Topic: 8. Foot and Ankle

During an extensile lateral approach to the calcaneus, a full-thickness fasciocutaneous flap is developed. To minimize the risk of flap necrosis, the surgeon must preserve the primary blood supply to this flap. Which of the following vessels provides the primary arterial supply to the lateral calcaneal flap?

. Posterior tibial artery
. Anterior tibial artery
. Lateral calcaneal artery branch of the peroneal artery
. Medial plantar artery
. Sural artery

Correct Answer & Explanation

. Lateral calcaneal artery branch of the peroneal artery


Explanation

The lateral calcaneal artery, a terminal branch of the peroneal artery, is the primary blood supply to the lateral fasciocutaneous flap. Dissection must remain subperiosteal to protect this vessel and minimize the risk of corner necrosis.

Question 598

Topic: 8. Foot and Ankle

A 50-year-old female presents with a closed tongue-type calcaneus fracture. On examination, the skin over the posterior heel is blanched and non-blanching on pressure, though intact. What is the most appropriate initial management?
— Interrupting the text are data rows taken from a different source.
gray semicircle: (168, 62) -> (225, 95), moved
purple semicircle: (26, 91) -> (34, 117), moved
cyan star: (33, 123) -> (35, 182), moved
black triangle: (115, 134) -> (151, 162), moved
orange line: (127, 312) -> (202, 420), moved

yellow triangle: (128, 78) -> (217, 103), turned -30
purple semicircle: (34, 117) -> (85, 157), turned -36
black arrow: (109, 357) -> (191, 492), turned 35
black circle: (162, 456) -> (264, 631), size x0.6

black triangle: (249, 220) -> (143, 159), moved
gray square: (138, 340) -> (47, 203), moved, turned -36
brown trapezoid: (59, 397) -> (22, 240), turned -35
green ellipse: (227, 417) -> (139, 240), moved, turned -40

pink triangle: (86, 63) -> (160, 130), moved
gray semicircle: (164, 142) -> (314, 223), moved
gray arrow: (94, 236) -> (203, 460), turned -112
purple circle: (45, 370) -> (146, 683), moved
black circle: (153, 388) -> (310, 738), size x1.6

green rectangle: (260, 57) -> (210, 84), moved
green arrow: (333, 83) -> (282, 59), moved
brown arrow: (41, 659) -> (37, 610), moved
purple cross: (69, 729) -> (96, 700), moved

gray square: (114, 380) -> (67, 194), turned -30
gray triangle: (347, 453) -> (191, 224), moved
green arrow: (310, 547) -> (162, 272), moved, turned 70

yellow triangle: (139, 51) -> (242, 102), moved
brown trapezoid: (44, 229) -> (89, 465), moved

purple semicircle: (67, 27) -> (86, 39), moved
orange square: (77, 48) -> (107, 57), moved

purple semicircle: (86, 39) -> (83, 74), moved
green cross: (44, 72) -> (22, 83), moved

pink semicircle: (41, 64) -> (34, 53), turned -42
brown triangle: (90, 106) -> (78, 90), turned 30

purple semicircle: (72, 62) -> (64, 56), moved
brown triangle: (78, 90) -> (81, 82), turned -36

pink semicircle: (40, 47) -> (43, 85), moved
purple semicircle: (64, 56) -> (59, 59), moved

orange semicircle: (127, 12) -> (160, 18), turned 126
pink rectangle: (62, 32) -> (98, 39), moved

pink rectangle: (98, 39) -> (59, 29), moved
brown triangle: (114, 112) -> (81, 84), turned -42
. Application of a bulky Jones dressing and elevation for 10-14 days until swelling subsides
. Emergent percutaneous reduction and screw fixation
. Emergent extensile lateral approach and plate fixation
. Application of a short leg cast in equinus
. Subtalar arthrodesis

Correct Answer & Explanation

. Emergent percutaneous reduction and screw fixation


Explanation

Tongue-type calcaneus fractures can cause pressure necrosis of the posterior heel skin due to superior displacement of the tuberosity fragment. Emergent percutaneous reduction and fixation are indicated to relieve tension and prevent full-thickness skin loss.

Question 599

Topic: 8. Foot and Ankle

A 35-year-old male presents with chronic lateral hindfoot pain 18 months after non-operative management of an intra-articular calcaneus fracture. Clinical exam reveals pain localized inferior to the lateral malleolus. Radiographs show a healed calcaneus fracture with loss of Bohler's angle and a widened hindfoot. What is the most likely cause of his pain?
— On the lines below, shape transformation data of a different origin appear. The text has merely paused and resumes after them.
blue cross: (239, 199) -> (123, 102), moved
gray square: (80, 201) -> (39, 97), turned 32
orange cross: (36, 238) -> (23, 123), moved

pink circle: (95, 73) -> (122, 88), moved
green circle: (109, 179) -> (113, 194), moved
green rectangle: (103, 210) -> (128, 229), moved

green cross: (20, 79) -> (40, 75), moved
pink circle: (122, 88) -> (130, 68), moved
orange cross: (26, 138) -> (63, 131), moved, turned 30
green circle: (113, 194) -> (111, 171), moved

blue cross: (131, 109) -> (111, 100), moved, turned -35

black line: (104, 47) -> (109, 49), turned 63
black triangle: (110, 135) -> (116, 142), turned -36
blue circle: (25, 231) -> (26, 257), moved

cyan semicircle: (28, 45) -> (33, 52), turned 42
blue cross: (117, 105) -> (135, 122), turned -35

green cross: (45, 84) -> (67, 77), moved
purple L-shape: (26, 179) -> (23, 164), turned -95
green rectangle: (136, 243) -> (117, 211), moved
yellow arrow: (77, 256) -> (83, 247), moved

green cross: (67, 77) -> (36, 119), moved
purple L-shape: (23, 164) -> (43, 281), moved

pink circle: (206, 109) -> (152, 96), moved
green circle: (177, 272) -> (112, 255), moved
. Subtalar post-traumatic arthritis
. Sural nerve neuroma
. Subfibular impingement with peroneal tendon entrapment
. Plantar fasciitis
. Tibiotalar arthritis

Correct Answer & Explanation

. Subfibular impingement with peroneal tendon entrapment


Explanation

Malunion of a calcaneus fracture typically results in lateral wall 'blowout,' leading to subfibular impingement and potential peroneal tendon stenosis or subluxation. This classic presentation requires a lateral wall exostectomy, often combined with a subtalar arthrodesis if subtalar arthritis is present.

Question 600

Topic: 8. Foot and Ankle

A 62-year-old male with long-standing, poorly controlled diabetes mellitus type 2 sustains a displaced bimalleolar equivalent ankle fracture. He undergoes ORIF. Compared to a non-diabetic patient, which modification in postoperative management is most appropriate?
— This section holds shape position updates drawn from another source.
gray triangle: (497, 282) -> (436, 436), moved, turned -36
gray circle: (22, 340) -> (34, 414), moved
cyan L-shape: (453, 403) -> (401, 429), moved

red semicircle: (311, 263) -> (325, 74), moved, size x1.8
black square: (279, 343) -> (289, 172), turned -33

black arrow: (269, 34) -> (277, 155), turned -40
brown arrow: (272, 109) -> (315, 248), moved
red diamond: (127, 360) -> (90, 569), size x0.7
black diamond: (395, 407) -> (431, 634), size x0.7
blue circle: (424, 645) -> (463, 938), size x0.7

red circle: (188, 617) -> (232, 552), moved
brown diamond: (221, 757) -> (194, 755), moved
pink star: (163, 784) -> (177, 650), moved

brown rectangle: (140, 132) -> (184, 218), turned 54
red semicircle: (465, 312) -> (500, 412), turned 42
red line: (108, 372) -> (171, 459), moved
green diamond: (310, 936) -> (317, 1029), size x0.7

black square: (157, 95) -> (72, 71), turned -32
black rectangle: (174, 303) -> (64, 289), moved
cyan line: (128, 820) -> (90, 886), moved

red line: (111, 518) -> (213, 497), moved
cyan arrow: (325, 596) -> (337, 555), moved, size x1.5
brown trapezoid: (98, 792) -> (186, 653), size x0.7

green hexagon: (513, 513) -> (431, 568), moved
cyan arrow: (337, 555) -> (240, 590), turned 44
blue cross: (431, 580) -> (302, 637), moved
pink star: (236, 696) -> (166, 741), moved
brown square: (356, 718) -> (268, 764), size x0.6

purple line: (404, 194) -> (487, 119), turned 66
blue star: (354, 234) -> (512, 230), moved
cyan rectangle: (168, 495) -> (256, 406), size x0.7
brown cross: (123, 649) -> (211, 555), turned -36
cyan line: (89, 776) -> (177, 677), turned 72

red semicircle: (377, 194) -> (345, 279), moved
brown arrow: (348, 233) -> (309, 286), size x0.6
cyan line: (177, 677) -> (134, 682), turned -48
. Immediate full weight-bearing to prevent osteopenia
. Prolongation of non-weight-bearing status for double the standard duration
. Routine removal of syndesmotic screws at 6 weeks regardless of instability
. Early transition to a soft supportive brace at 2 weeks
. Administration of prophylactic bisphosphonates

Correct Answer & Explanation

. Prolongation of non-weight-bearing status for double the standard duration


Explanation

Diabetic patients with ankle fractures have a significantly higher risk of complications, including Charcot arthropathy, nonunion, and hardware failure. Prolonging the non-weight-bearing period (often double the usual time) and using augmented fixation are recommended to mitigate these risks.